Cardiomyopathy commonly occurs after sepsis and is closely associated with high mortality in clinic. Interferon regulatory factor-2 binding protein 2 (IRF2BP2) has been identified as a negative regulator of inflammation, but its role in septic cardiomyopathy is unknown. The current study aims to illuminate the regulatory function of IRF2BP2 on sepsis-induced cardiomyopathy and to explore the underlying mechanisms. Protein expression of IRF2BP2 in response to sepsis-induced cardiomyopathy was examined in the heart of mice challenged by LPS intraperitoneal injection. AAV9-delivered IRF2BP2 overexpression in the heart was applied to evaluate the regulatory role of IRF2BP2 in sepsis-induced myocardial depression, inflammatory response, and cell death. The molecular mechanisms underlying IRF2BP2-regulated cardiomyopathy were explored using western blot screening assay. Primary cardiomyocytes have been isolated to further confirm the role and mechanism of IRF2BP2 during septic cardiomyopathy. IRF2BP2 expression was dramatically increased in the heart of mice after LPS administration. AAV9-mediated IRF2BP2 overexpression significantly improved sepsis-induced cardiac dysfunction, inhibited inflammatory cell infiltration and cytokine production, and blocked cell death after LPS treatment. Mechanistically, IRF2BP2 activated AMPK signaling in cardiomyocytes, while inhibiting AMPK activation largely reversed IRF2BP2-benefited inflammatory suppression and cell survival. These findings clearly demonstrated that IRF2BP2 is a potent suppressor of sepsis-induced myocardial depression and related heart impairment. Targeting IRF2BP2 represents a promising therapeutic strategy for septic cardiomyopathy.

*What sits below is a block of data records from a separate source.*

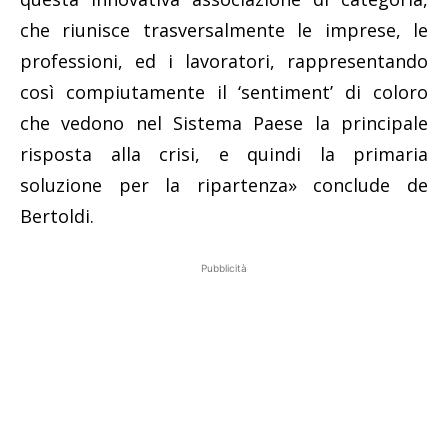
che riunisce trasversalmente le imprese, le
professioni, ed i lavoratori, rappresentando
così compiutamente il ‘sentiment’ di coloro
che vedono nel Sistema Paese la principale
risposta alla crisi, e quindi la primaria
soluzione per la ripartenza» conclude de
Bertoldi.
Pubblicità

心肌病通常发生在败血症后，并且与临床上的高死亡率密切相关。干扰素调节因子 2 结合蛋白 2 (IRF2BP2) 已被确定为炎症的负调节因子，但其在脓毒性心肌病中的作用尚不清楚。本研究旨在阐明 IRF2BP2 对脓毒症诱导的心肌病的调节作用并探索其潜在机制。在受到 LPS 腹腔注射攻击的小鼠心脏中检测了 IRF2BP2 响应败血症诱导的心肌病的蛋白质表达。应用 AAV9 传递的 IRF2BP2 在心脏中过表达来评估 IRF2BP2 在脓毒症诱导的心肌抑制、炎症反应和细胞死亡中的调节作用。使用蛋白质印迹筛选试验探索了 IRF2BP2 调节的心肌病的分子机制。已分离出原代心肌细胞以进一步证实 IRF2BP2 在脓毒性心肌病中的作用和机制。LPS 给药后，小鼠心脏中 IRF2BP2 的表达显着增加。AAV9 介导的 IRF2BP2 过表达显着改善了脓毒症引起的心脏功能障碍，抑制了炎症细胞浸润和细胞因子的产生，并在 LPS 治疗后阻止了细胞死亡。从机制上讲，IRF2BP2 激活心肌细胞中的 AMPK 信号传导，而抑制 AMPK 激活在很大程度上逆转了 IRF2BP2 受益的炎症抑制和细胞存活。这些发现清楚地表明 IRF2BP2 是脓毒症引起的心肌抑制和相关心脏损伤的有效抑制因子。靶向 IRF2BP2 代表了一种有前途的脓毒性心肌病治疗策略。